(STUDY MATERIAL)

----

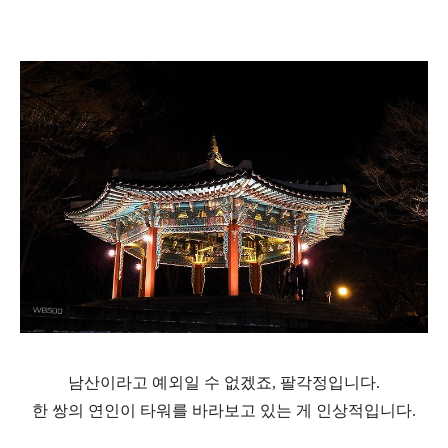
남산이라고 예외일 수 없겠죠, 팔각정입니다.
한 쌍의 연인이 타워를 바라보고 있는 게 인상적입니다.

----

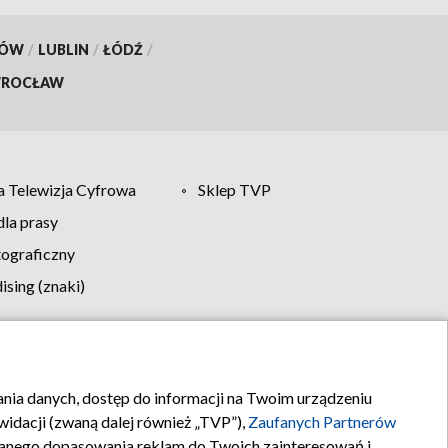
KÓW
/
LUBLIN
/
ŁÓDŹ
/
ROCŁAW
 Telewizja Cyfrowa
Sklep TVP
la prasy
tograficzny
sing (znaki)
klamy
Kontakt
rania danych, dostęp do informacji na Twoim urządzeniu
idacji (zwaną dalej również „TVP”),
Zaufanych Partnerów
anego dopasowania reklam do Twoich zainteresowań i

----

(WHAT TO WORK ON)
Take the stretch of lines above from the one containing "남산이라고 예외일 수 없겠죠, 팔각정입니다." through the one containing "한 쌍의 연인이 타워를 바라보고 있는 게 인상적입니다." and repeat it exactly, adding no other line.

(EXERCISE OUTPUT)
남산이라고 예외일 수 없겠죠, 팔각정입니다.
한 쌍의 연인이 타워를 바라보고 있는 게 인상적입니다.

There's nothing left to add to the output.